As gold trades at $2,500, a record high, its path ahead faces challenges related to the upcoming FOMC meeting. Still, the balance of risks appears to support precious metal prices. Let’s examine the key factors that could influence its trajectory moving forward.
Inflation remains above the Federal Reserve’s target of 2% but continues to decline slowly. For example, the latest PCE report came in at 2.5%; a year ago, this rate was 3.3%. The core PCE was 2.6%, 1.6 percentage points below its rate from July 2023.
Since gold is perceived as a hedge against inflation, shouldn’t lower inflation put downward pressure on its price? Recent data suggest that inflation hasn’t been responsible for the rising demand for gold, as shown in the following chart.
Figure 1: Gold and Inflation
Source: FRED and author’s calculations
During the rise of inflation in 2021-2022, gold only slightly increased, and as inflation declined in 2023-2024, gold prices kept climbing to reach new highs.

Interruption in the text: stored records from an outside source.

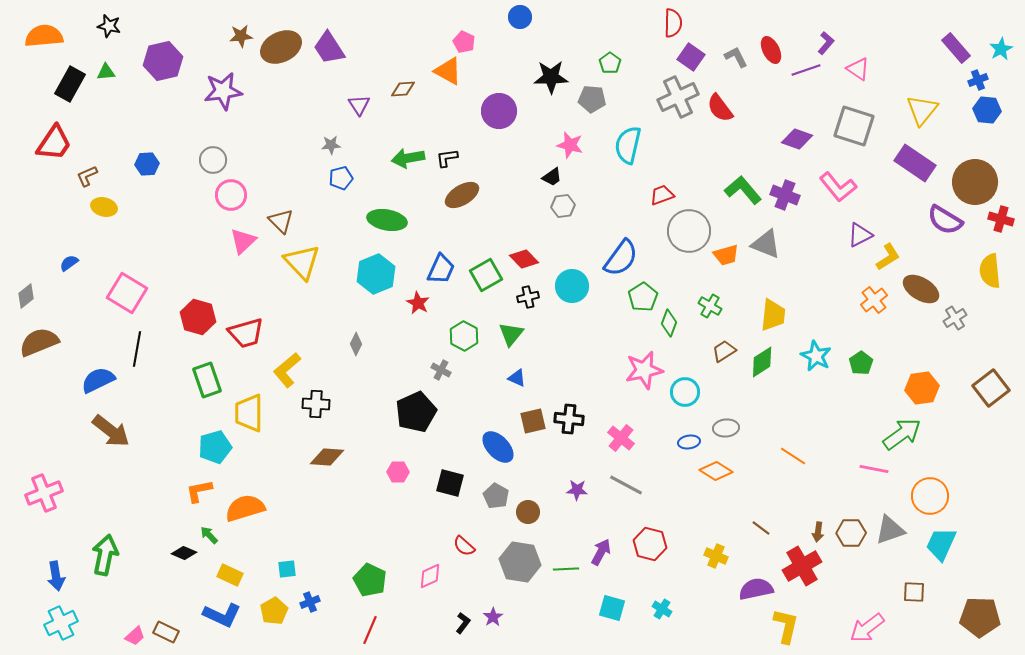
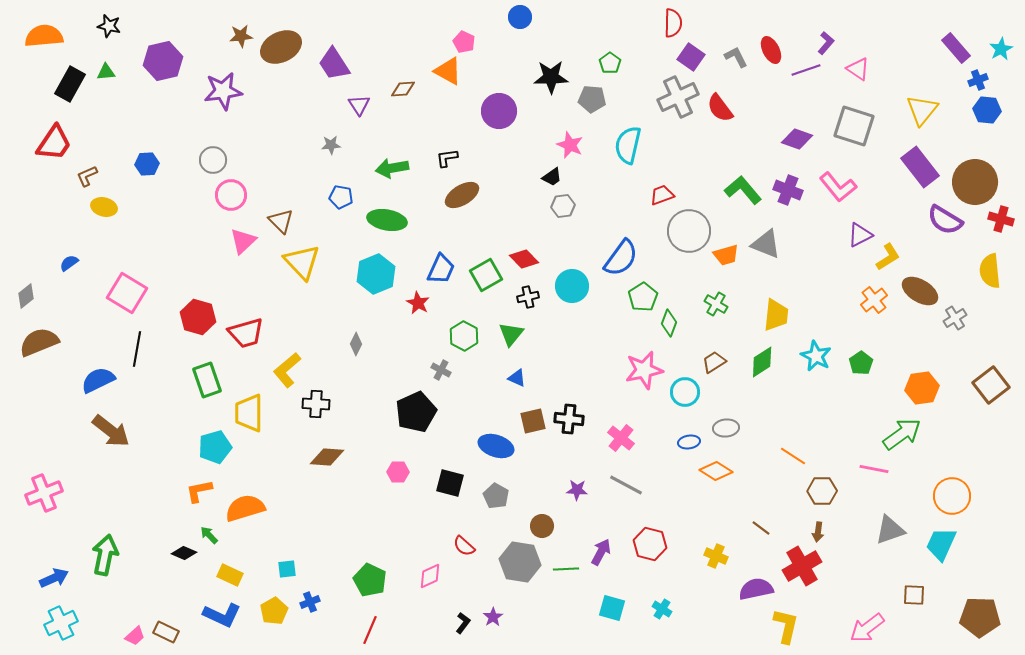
purple trapezoid at (329, 48): moved 5 px right, 16 px down
pink star at (570, 145): rotated 8 degrees clockwise
green arrow at (408, 158): moved 16 px left, 10 px down
purple rectangle at (915, 163): moved 5 px right, 4 px down; rotated 18 degrees clockwise
blue pentagon at (341, 178): moved 19 px down; rotated 25 degrees clockwise
purple cross at (785, 195): moved 3 px right, 5 px up
brown ellipse at (921, 289): moved 1 px left, 2 px down
green cross at (710, 306): moved 6 px right, 2 px up
yellow trapezoid at (773, 315): moved 3 px right
brown trapezoid at (724, 351): moved 10 px left, 11 px down
brown square at (991, 388): moved 3 px up
blue ellipse at (498, 447): moved 2 px left, 1 px up; rotated 28 degrees counterclockwise
orange circle at (930, 496): moved 22 px right
brown circle at (528, 512): moved 14 px right, 14 px down
brown hexagon at (851, 533): moved 29 px left, 42 px up
blue arrow at (56, 576): moved 2 px left, 2 px down; rotated 104 degrees counterclockwise
brown square at (914, 592): moved 3 px down
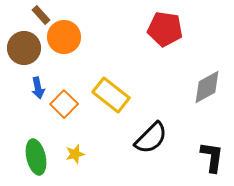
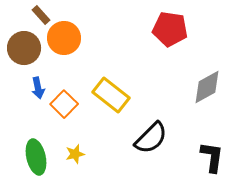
red pentagon: moved 5 px right
orange circle: moved 1 px down
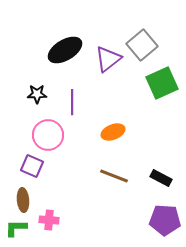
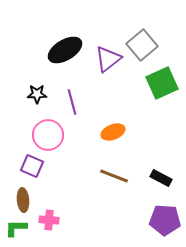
purple line: rotated 15 degrees counterclockwise
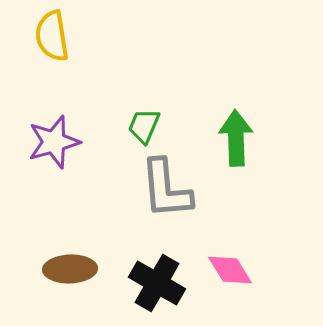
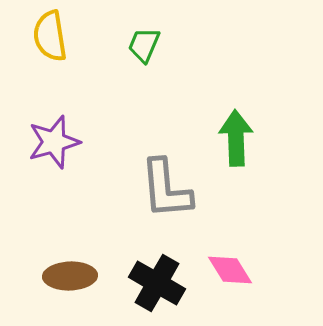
yellow semicircle: moved 2 px left
green trapezoid: moved 81 px up
brown ellipse: moved 7 px down
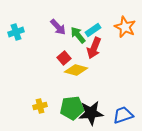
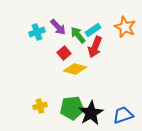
cyan cross: moved 21 px right
red arrow: moved 1 px right, 1 px up
red square: moved 5 px up
yellow diamond: moved 1 px left, 1 px up
black star: rotated 25 degrees counterclockwise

While inflation may not have been the main factor in raising gold prices, the decline in inflation and the prospects of lower long-term rates did. The strong correlation between long-term rates and gold has been one of the critical factors affecting the metal’s price trajectory. Indeed, the recent rally in gold is partly due to the recent decline in long-term interest rates as inflationary pressures eased. For example, the 10-year treasury bond yield decreased by 74 bp since May, while inflation (CPI) by 43 bp. In addition, the difference between the 10-year yields of treasury bonds and TIPS has been stable throughout most of the year – another indication that most of the decline in yields is due to the decline in inflation.
Besides the lower inflation, the FOMC could reduce long-term interest rates by cutting short-term rates in the upcoming meeting. The markets expect the FOMC to cut rates every meeting throughout the remainder of the year, as estimated in the bond market (see the table below). In addition, the market gives a 32% chance of 50 bp in September.
Table 1: Target rate probabilities for 2024-2025
Source of data: CME
As the FOMC cuts and long-term rates fall, they could weaken the US dollar, providing an additional tailwind to precious metal prices.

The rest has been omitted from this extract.